You can best catch those kinds of errors with valgrind's memcheck tool.
It is printing out a string that starts at the address &newArray[0] and ends at the first 0 in memory thereafter (called the null terminator).
char strArr[] = {"Hello"};
char strArr[] = {'H', 'e', "llo");
char strArr[] = "Hello";
char* strArr = "Hello"; // careful, this is a string literal, you can't mess with it (read-only usually)

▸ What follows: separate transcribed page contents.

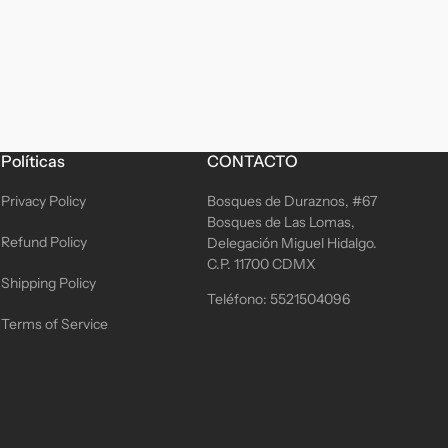
Políticas
CONTACTO
Privacy Policy
Bosques de Duraznos, #67
Bosques de Las Lomas,
Refund Policy
Delegación Miguel Hidalgo.
C.P. 11700 CDMX
Shipping Policy
Teléfono: 5521504096
Terms of Service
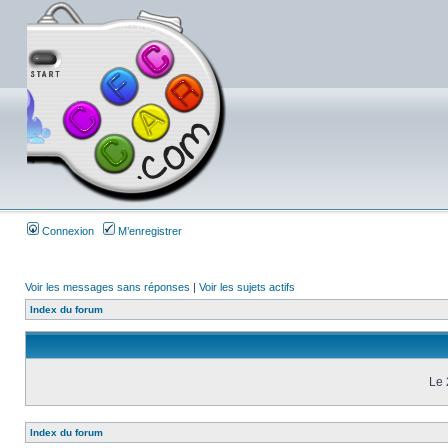
Connexion
M’enregistrer
Voir les messages sans réponses
|
Voir les sujets actifs
Index du forum
Le 
Index du forum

...are all null terminated because anything in double quotes gets the null terminator tacked on at the end
char strArr[] = {'H', 'e', 'l', 'l', 'o'};
...is not null terminated, single quotes contain a single character and do not add a null terminator
Here are examples of adding a null terminator...
strArr[3] = '\0';
strArr[3] = NULL;
strArr[3] = 0;
With a bit loss of performance, you can fit into 4 byte.. in 'c-style'.
Print either 4 characters or until \0 is reached:
#include <cstdio>
#include <cstring>
...
//calculate length
size_t totalLength = sizeof(ABC::newArray) / sizeof(ABC::newArray[0]);
char* arrayEnd = (char*)memchr(ABC::newArray, '\0', totalLength);
size_t textLength = arrayEnd != 0 ?
arrayEnd-ABC::newArray : totalLength;
//print
fwrite(
ABC::newArray, //source array
sizeof(ABC::newArray[0]), //one item's size
textLength, //item count
stdout); //destination stream
By the way, try to use std::string and std::cout.